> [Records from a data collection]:
★ ★ ★ ★
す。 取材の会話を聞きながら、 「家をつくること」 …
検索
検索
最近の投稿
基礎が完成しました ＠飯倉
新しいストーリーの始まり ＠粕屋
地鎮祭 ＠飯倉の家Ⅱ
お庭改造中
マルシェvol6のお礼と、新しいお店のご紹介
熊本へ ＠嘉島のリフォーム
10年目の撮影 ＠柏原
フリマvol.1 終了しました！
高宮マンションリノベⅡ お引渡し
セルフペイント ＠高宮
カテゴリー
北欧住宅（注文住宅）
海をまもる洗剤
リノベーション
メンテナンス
★ ★ ★ ★
Repeat every record above exactly as it appears.

す。 取材の会話を聞きながら、 「家をつくること」 …
検索
検索
最近の投稿
基礎が完成しました ＠飯倉
新しいストーリーの始まり ＠粕屋
地鎮祭 ＠飯倉の家Ⅱ
お庭改造中
マルシェvol6のお礼と、新しいお店のご紹介
熊本へ ＠嘉島のリフォーム
10年目の撮影 ＠柏原
フリマvol.1 終了しました！
高宮マンションリノベⅡ お引渡し
セルフペイント ＠高宮
カテゴリー
北欧住宅（注文住宅）
海をまもる洗剤
リノベーション
メンテナンス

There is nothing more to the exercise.